天使が動いたわけではありません。ただ、抱えられた骸骨が、まるで生きているかのように、ゆっくりと動き始めたのです。
最初は、ほんのわずかな震えから始まりました。しかし、その震えが次第に大きくなり、やがて骸骨は、まるで意志を持っているかのように、ぎしぎしと音を立てながら動き出したのです。その動きは、まるで生者のように不気味で、骨同士が擦れる音が辺り一面に響きました。
天使が抱えていた骨がパキンと言う音を立て、小さなパズルのピースのようにバラバラに砕けました。するとひとつ、またひとつ、とゆっくりと動き出し、床に落ちた瞬間、まるで何かに引っ張られるように、天使の足元から私の方へと這い寄ってきたのです。私は恐怖で身動きが取れず、ただその動きに目を奪われるばかりでした。
その骸骨は、私の足元までゆっくりと迫り、私の足に触れる寸前で止まりました。ふと、顔を上げると
天使がこちらを見ている。
口を開くことなく、ただ私を見つめている。だが、視線の奥に、何かを訴えかけてくるものがありました。その目を見た瞬間、私は思わず息を呑みました。背筋に冷たい汗が流れ、酔いが完全に醒めるような感覚に囚われました。
天使は、やがてゆっくりと歩き出しました。足音は重く、引き摺るような響きを残して。私はその姿を見送りながら、無意識のうちに手を伸ばし、もう一度問いかけようとしましたが、声が出ませんでした。すでに、その者は私の視界から消えていったからです。

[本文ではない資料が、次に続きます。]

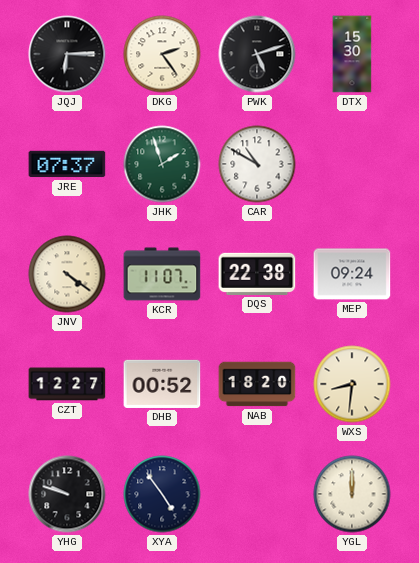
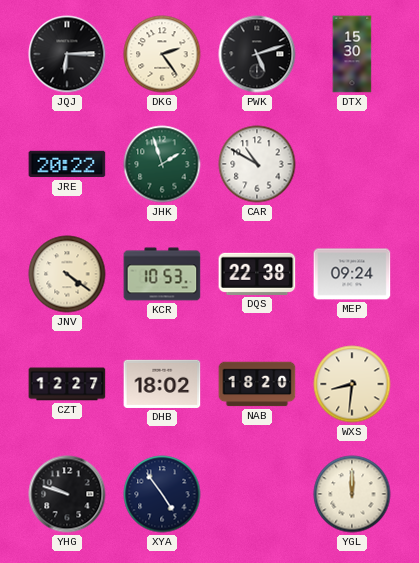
JRE: 07:37 -> 20:22
KCR: 11:07 -> 10:53
DHB: 00:52 -> 18:02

その後、私は一睡もできませんでした。天使が何をしていたのか、なぜ骸を抱えていたのかを、決して知ることはありませんでした。私が見たものが現実だったのか、夢だったのか、それさえも分からぬまま、私はその夜を過ごし、そして今もなお、あの目、あの冷たい目が未だ私の脳裏に焼き付いております。

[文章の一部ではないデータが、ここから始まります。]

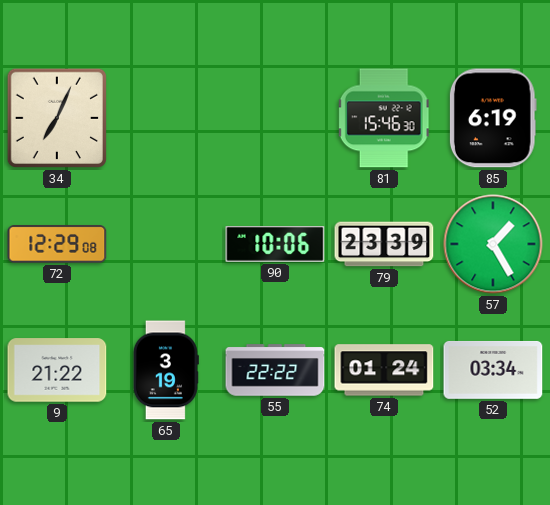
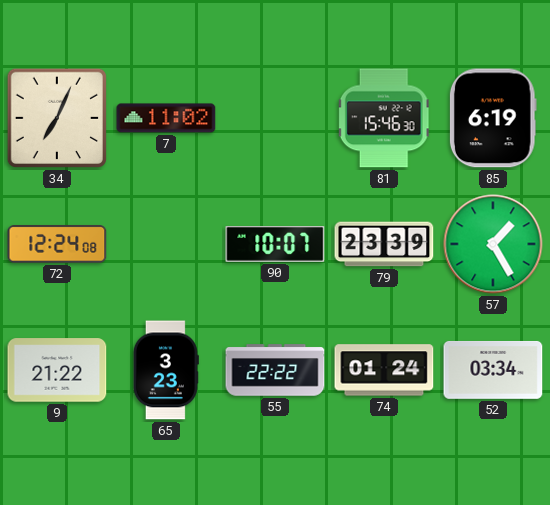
7: none -> 11:02
72: 12:29 -> 12:24
90: 10:06 -> 10:07
65: 3:19 -> 3:23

あれから何年かが過ぎましたが今でも、私は時折、夜の冷たい月明かりの下で、引き摺るような足音が聞こえるような気がします。それは、私の耳元で響くわけでも、どこか遠くで鳴るわけでもなく、まるで心の中から直接、響いてくるような、そんな音です。
私はまた、あのなんとも言えない気味の悪さを思い出し、ひとしずくの冷や汗が背筋を這うのでした。